Selon Santé Canada, un Canadien sur cinq est atteint d’une maladie mentale[1] au cours de sa vie. Malgré la prévalence des troubles mentaux[2] dans l’ensemble de la population, les personnes qui en souffrent ou qui ont des dépendances sont confrontées à de nombreux obstacles discriminatoires, tant sur le plan individuel qu’institutionnel, qui les empêchent de participer à la société à part entière. Ces obstacles sont en général attribuables à des comportements sociétaux pernicieux à l’égard des troubles mentaux et psychiatriques. Ils génèrent des inégalités systémiques et contribuent à la pauvreté, car les personnes touchées connaissent tous genres de difficultés à l’heure d’obtenir un emploi et de chercher un logement, sans parler de l’accès à des soins et à des services de soutien appropriés. La discrimination peut alourdir encore davantage le fardeau de devoir vivre avec un handicap mental, empêcher que la personne veuille se faire soigner, créer des dépendances chez elle et limiter ses chances de rétablissement, faute de soutien.

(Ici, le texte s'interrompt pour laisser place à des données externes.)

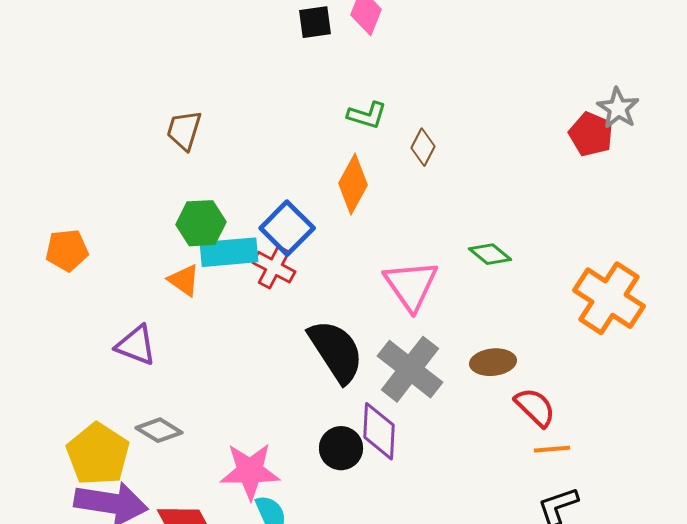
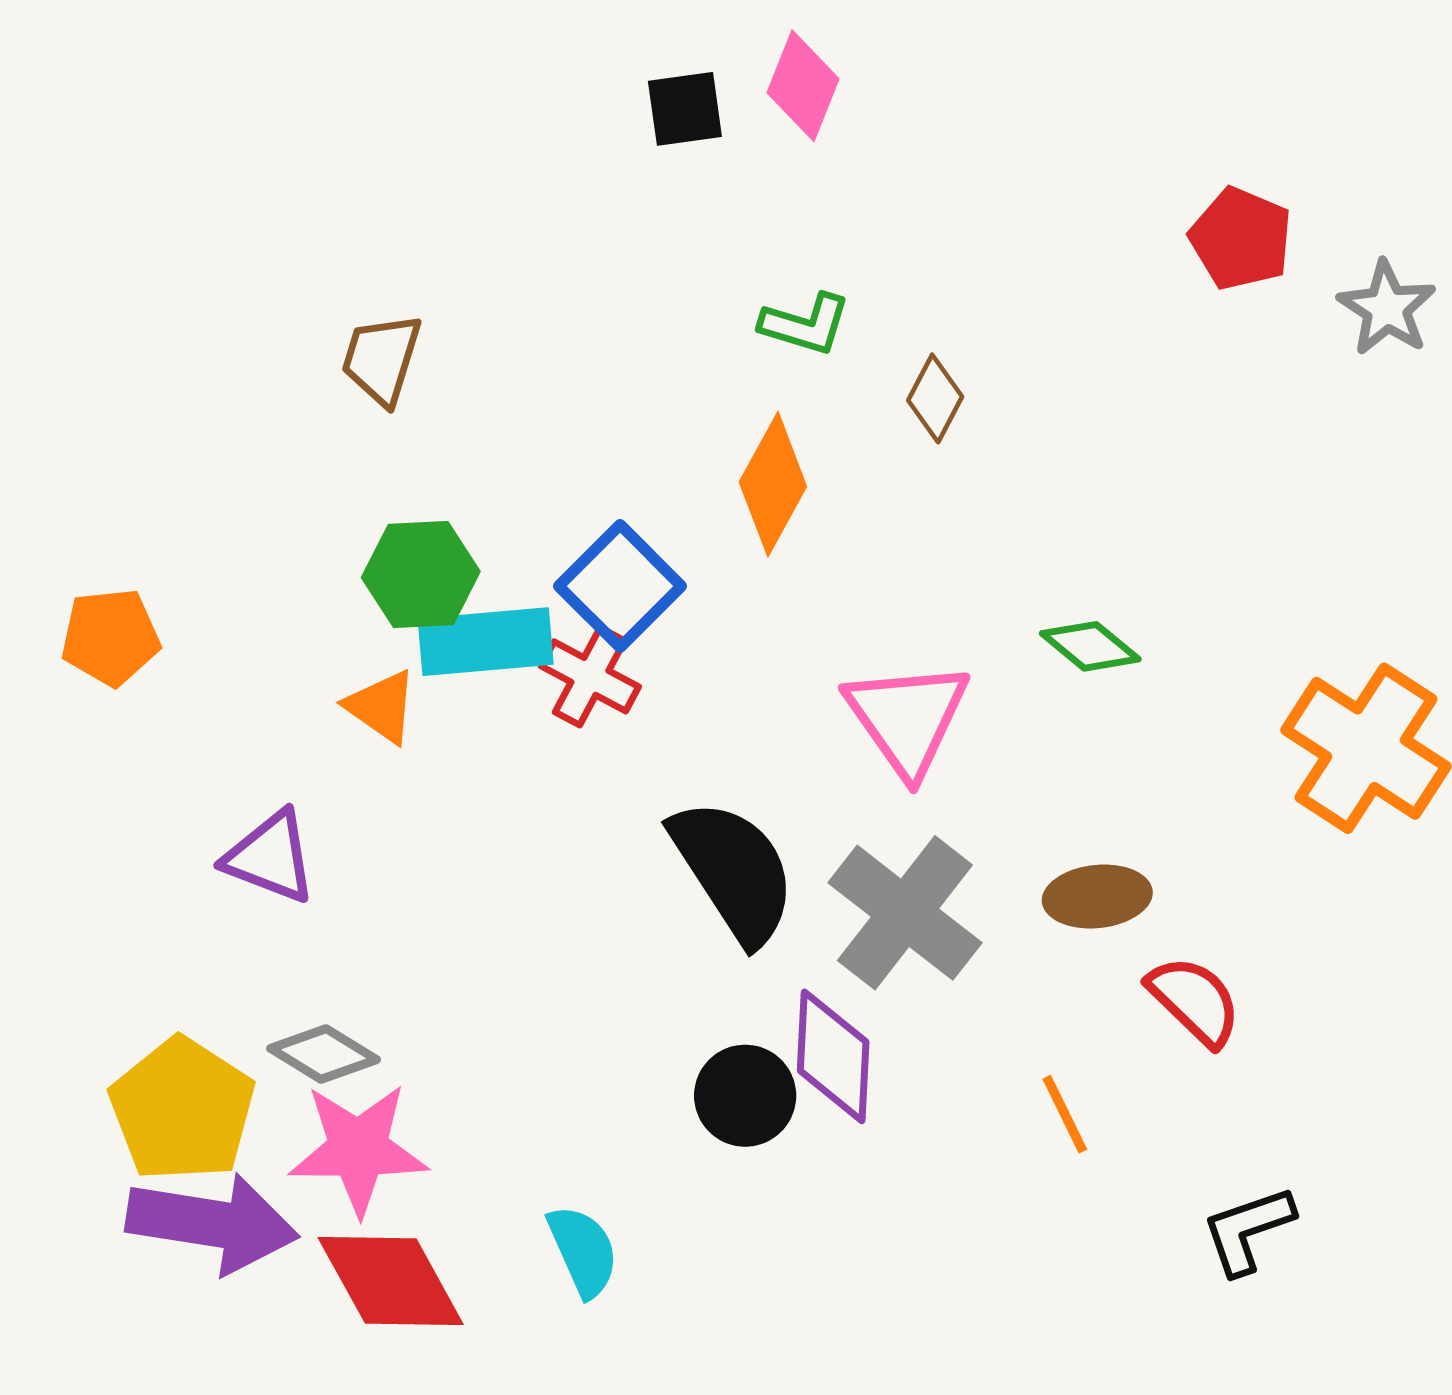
red pentagon: (591, 134) -> (1241, 239), moved
orange line: (552, 449) -> (1065, 1114), moved, turned 69
pink star: (250, 471) -> (358, 1149), moved

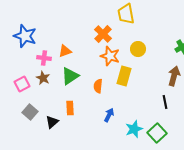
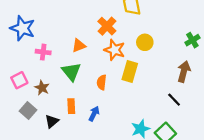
orange triangle: (65, 51) -> (79, 46), moved
green triangle: (70, 76) -> (71, 72), turned -36
brown star: (43, 78) -> (42, 88), moved
black line: (165, 102) -> (174, 100), turned -32
blue arrow: (109, 115) -> (94, 114), moved

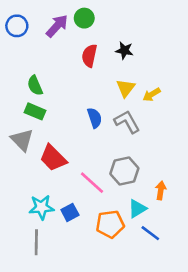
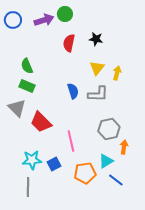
purple arrow: (57, 26) -> (44, 20), turned 30
yellow arrow: (152, 95) -> (117, 73), turned 136
gray L-shape: (127, 122) -> (98, 94), turned 120
gray hexagon: (124, 171) -> (109, 129), moved
pink line: (92, 183) -> (71, 141), turned 35

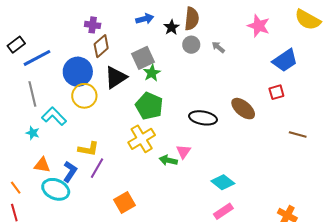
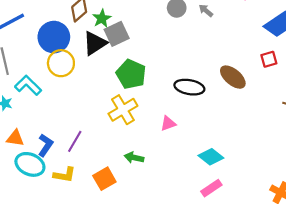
gray square: (143, 58) -> (117, 34), moved
green star: (152, 73) -> (102, 18), moved
yellow L-shape: (88, 149) -> (64, 175), moved
pink triangle: (183, 152) -> (168, 124), turned 35
green arrow: (168, 160) -> (134, 158), moved

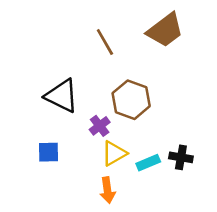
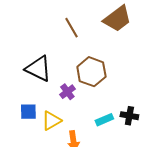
yellow triangle: (114, 153) -> (51, 121), moved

La Commission ontarienne des droits de la personne (CODP) est profondément préoccupée par le degré de discrimination que vivent les personnes atteintes d’une maladie mentale. Dans le cadre de son ancien mandat comme organe de traitement des plaintes de discrimination, la CODP a eu l’occasion de s’occuper de nombreux cas fondés sur la santé mentale. Elle a également mené des consultations qui lui ont permis de constater le besoin de promouvoir et de protéger les droits des personnes ayant un handicap mental, en se penchant notamment sur les handicaps et l’obligation d’adaptation, la discrimination dans les logements locatifs, la santé mentale et les dossiers de vérification de la police.

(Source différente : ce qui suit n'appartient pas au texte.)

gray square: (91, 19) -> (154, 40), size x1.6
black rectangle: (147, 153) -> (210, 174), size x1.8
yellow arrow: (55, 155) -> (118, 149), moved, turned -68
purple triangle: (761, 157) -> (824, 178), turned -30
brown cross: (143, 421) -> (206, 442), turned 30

Ces préoccupations ont poussé la CODP à mettre au point une stratégie relative aux droits de la personne dans le domaine de la santé mentale qui servira d’orientation à ses activités en vue de lutter contre les aspects systémiques de la discrimination dont font l’objet les personnes ainsi handicapées. En septembre 2009, la Commission a commencé à rencontrer des personnes et organisations du secteur pour prendre connaissance des préoccupations à l’égard des droits des personnes vivant avec un handicap mental. Cette deuxième phase de la consultation vise à obtenir vos points de vue afin de cerner les approches, les enjeux et des projets clés dans ces domaines.
Ce document de consultation a pour objet de :
L’article 29 du Code dote la CODP d’un vaste mandat pour traiter des questions de discrimination. Il appartient à la Commission de promouvoir le Code afin qu’il soit compris et respecté, et ce dans le cadre de ses diverses fonctions, à savoir :
La CODP tient à savoir quelle est la meilleure manière d’utiliser son mandat pour régler les questions de discrimination à l’endroit de personnes ayant un handicap mental.

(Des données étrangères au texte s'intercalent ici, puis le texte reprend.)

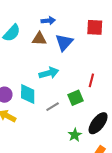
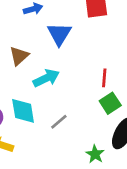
brown triangle: (39, 39) -> (19, 56), moved, turned -35
green square: (76, 98) -> (110, 103), moved

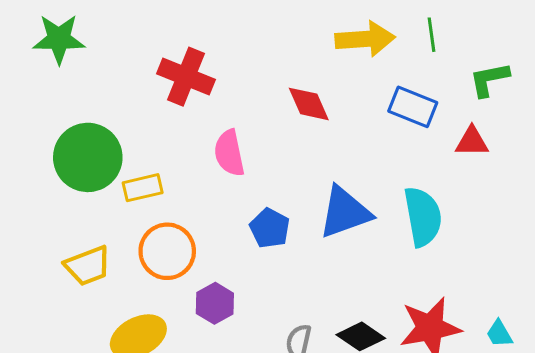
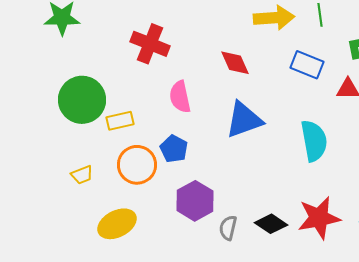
blue triangle: (345, 212) -> (244, 120), moved
blue pentagon: (270, 228) -> (174, 149), moved
yellow trapezoid: (88, 266) -> (82, 175), size x0.7
purple hexagon: (215, 303) -> (195, 201), moved, size x1.4

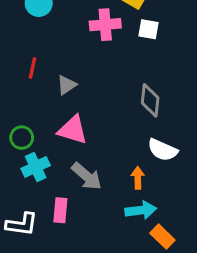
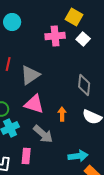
white square: (149, 29) -> (83, 39), turned 32
gray triangle: (67, 85) -> (30, 75), size x1.5
orange arrow: (138, 178) -> (62, 114), moved

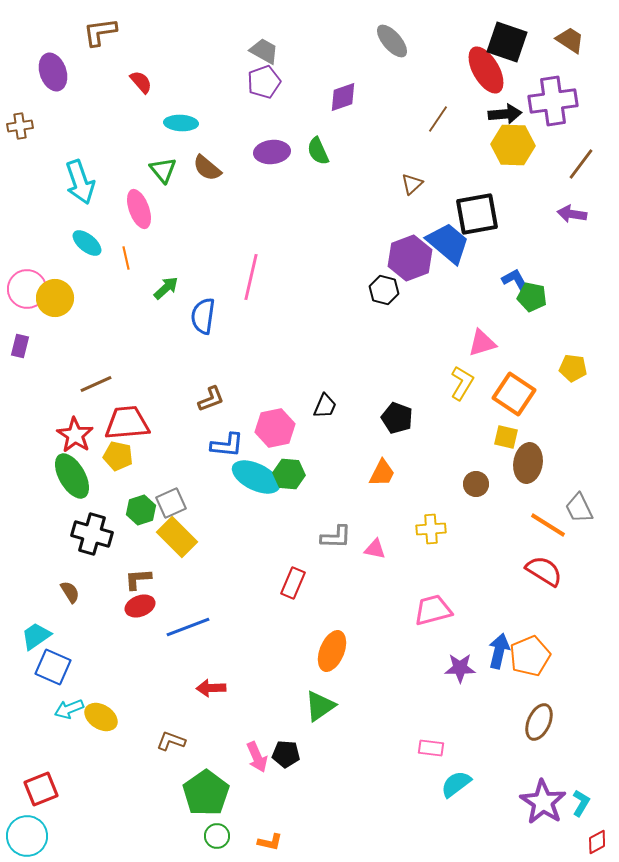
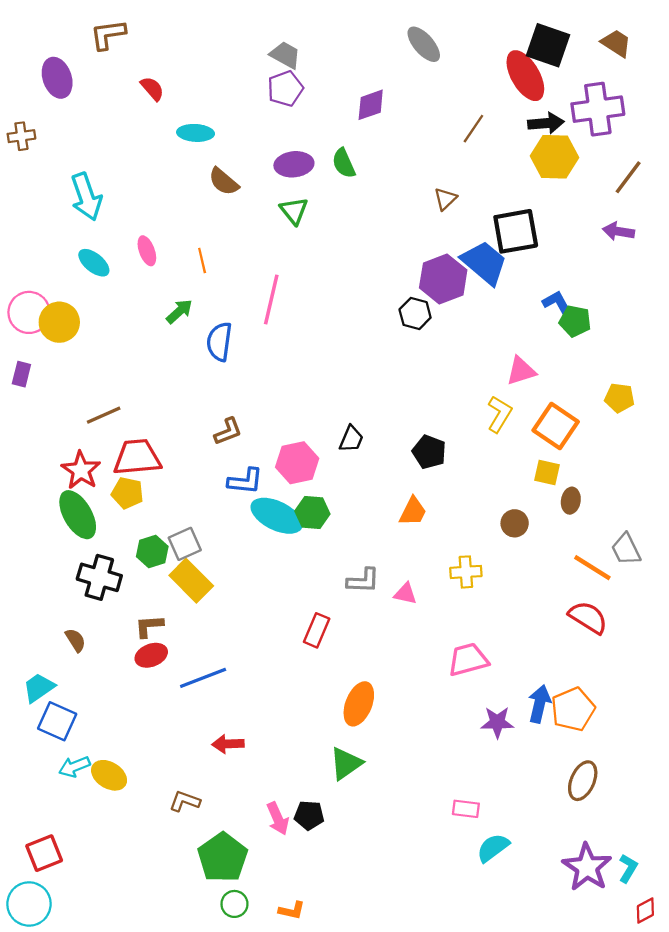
green triangle: (163, 170) -> (294, 211), moved
pink ellipse: (139, 209) -> (147, 251), moved, size x0.7
orange line: (126, 258) -> (202, 261), moved
brown ellipse: (528, 463) -> (571, 501), size x0.6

[1] Bien que les définitions de la maladie mentale soient variées, Santé Canada indique que les maladies mentales sont caractérisées par des altérations de la pensée, de l’humeur ou du comportement (ou une combinaison des trois) associées à une importante détresse et à un dysfonctionnement pendant une période prolongée. Santé Canada, dans un rapport intitulé « Rapport sur les maladies mentales au Canada » (Ottawa, Santé Canada, 2002) 16.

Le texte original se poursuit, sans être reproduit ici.